[Mesa-dev] [PATCH 3/3] gallivm: optimize gather a bit, by using supplied destination type

Sat Dec 3 16:12:43 UTC 2016

From: Roland Scheidegger <sroland at vmware.com>

By using a dst_type in the the gather interface, gather has some more
knowledge about how values should be fetched.
E.g. if this is a 3x32bit fetch and dst_type is 4x32bit vector gather
will no longer do a ZExt with a 96bit scalar value to 128bit, but
just fetch the 96bit as 3x32bit vector (this is still going to be
2 loads of course, but the loads can be done directly to simd vector
that way).
Also, we can now do some try to use the right int/float type. This should
make no difference really since there's typically no domain transition
penalties for such simd loads, however it actually makes a difference
since llvm will use different shuffle lowering afterwards so the caller
can use this to trick llvm into using sane shuffle afterwards (and yes
llvm is really stupid there - nothing against using the shuffle
instruction from the correct domain, but not at the cost of doing 3 times
more shuffles, the case which actually matters is refusal to use shufps
for integer values).
Also do some attempt to avoid things which look great on paper but llvm
doesn't really handle (e.g. fetching 3-element 8 bit and 16 bit vectors
which is simply disastrous - I suspect type legalizer is to blame trying
to extend these vectors to 128bit types somehow, so fetching these with
scalars like before which is suboptimal due to the ZExt).

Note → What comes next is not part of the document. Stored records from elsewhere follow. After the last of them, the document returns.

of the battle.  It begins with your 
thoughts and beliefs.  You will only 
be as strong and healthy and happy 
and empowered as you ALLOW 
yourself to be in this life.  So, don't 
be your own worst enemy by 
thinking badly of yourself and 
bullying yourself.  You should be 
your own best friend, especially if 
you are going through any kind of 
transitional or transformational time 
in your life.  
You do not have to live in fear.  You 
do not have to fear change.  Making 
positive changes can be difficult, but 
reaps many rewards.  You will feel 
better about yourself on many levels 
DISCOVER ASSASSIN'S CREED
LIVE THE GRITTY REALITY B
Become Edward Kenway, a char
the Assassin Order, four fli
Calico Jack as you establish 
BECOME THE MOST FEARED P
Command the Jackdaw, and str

Remove the ability for truncation (no point, this is gather, not conversion)
as it is complex enough already.

While here also implement not just the float, but also the 64bit avx2
gathers (disabled though since based on the theoretical numbers the benefit
just isn't there at all until Skylake at least).
---
 src/gallium/auxiliary/gallivm/lp_bld_gather.c | 42 +++++++++++++++++++++++++--
 1 file changed, 39 insertions(+), 3 deletions(-)

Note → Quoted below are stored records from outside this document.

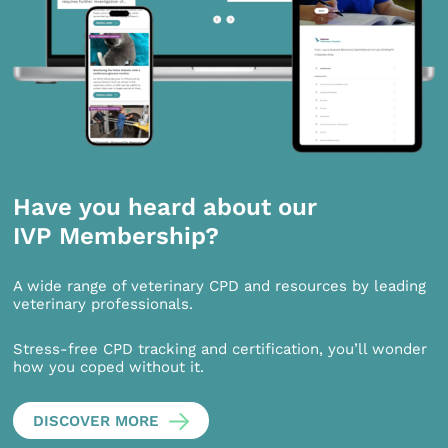
Have you heard about our
IVP Membership?
A wide range of veterinary CPD and resources by leading
veterinary professionals.
Stress-free CPD tracking and certification, you’ll wonder
how you coped without it.
DISCOVER MORE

diff --git a/src/gallium/auxiliary/gallivm/lp_bld_gather.c b/src/gallium/auxiliary/gallivm/lp_bld_gather.c
index 439bbb6..1f7ba92 100644
--- a/src/gallium/auxiliary/gallivm/lp_bld_gather.c
+++ b/src/gallium/auxiliary/gallivm/lp_bld_gather.c
@@ -33,6 +33,7 @@
 #include "lp_bld_format.h"
 #include "lp_bld_gather.h"
 #include "lp_bld_swizzle.h"
+#include "lp_bld_type.h"
 #include "lp_bld_init.h"
 #include "lp_bld_intr.h"
 
@@ -270,17 +271,52 @@ lp_build_gather(struct gallivm_state *gallivm,
 
       LLVMTypeRef dst_elem_type = LLVMIntTypeInContext(gallivm->context, dst_width);
       LLVMTypeRef dst_vec_type = LLVMVectorType(dst_elem_type, length);
+      LLVMTypeRef gather_vec_type = dst_vec_type;
       unsigned i;
-
-      res = LLVMGetUndef(dst_vec_type);
+      boolean vec_zext = FALSE;
+      unsigned gather_width = dst_width;
+
+
+      if (src_width == 16 && dst_width == 32) {
+         LLVMTypeRef g_elem_type = LLVMIntTypeInContext(gallivm->context, dst_width / 2);
+         gather_vec_type = LLVMVectorType(g_elem_type, length);
+         /*
+          * Note that llvm is never able to optimize zext/insert combos
+          * directly (i.e. zero the simd reg, then place the elements into
+          * the appropriate place directly). And 16->32bit zext simd loads
+          * aren't possible (instead loading to scalar reg first).
+          * (I think this has to do with scalar/vector transition.)
+          * No idea about other archs...
+          * We could do this manually, but instead we just use a vector
+          * zext, which is simple enough (and, in fact, llvm might optimize
+          * this away).
+          * (We're not trying that with other bit widths as that might not be
+          * easier, in particular with 8 bit values at least with only sse2.)
+          */
+         vec_zext = TRUE;
+         gather_width = 16;
+      }
+      res = LLVMGetUndef(gather_vec_type);
       for (i = 0; i < length; ++i) {
          LLVMValueRef index = lp_build_const_int32(gallivm, i);
          LLVMValueRef elem;
          elem = lp_build_gather_elem(gallivm, length,
-                                     src_width, dst_width, aligned,
+                                     src_width, gather_width, aligned,
                                      base_ptr, offsets, i, vector_justify);
          res = LLVMBuildInsertElement(gallivm->builder, res, elem, index, "");
       }
+      if (vec_zext) {
+         res = LLVMBuildZExt(gallivm->builder, res, dst_vec_type, "");
+         if (vector_justify) {
+#if PIPE_ARCH_BIG_ENDIAN
+            struct lp_type dst_type;
+            unsigned sv = dst_width - src_width;
+            dst_type = lp_type_uint_vec(dst_width, dst_width * length);
+            res = LLVMBuildShl(gallivm->builder, res,
+                               lp_build_const_int_vec(gallivm, dst_type, sv), "");
+#endif
+         }
+      }
    }
 
    return res;
-- 
2.7.4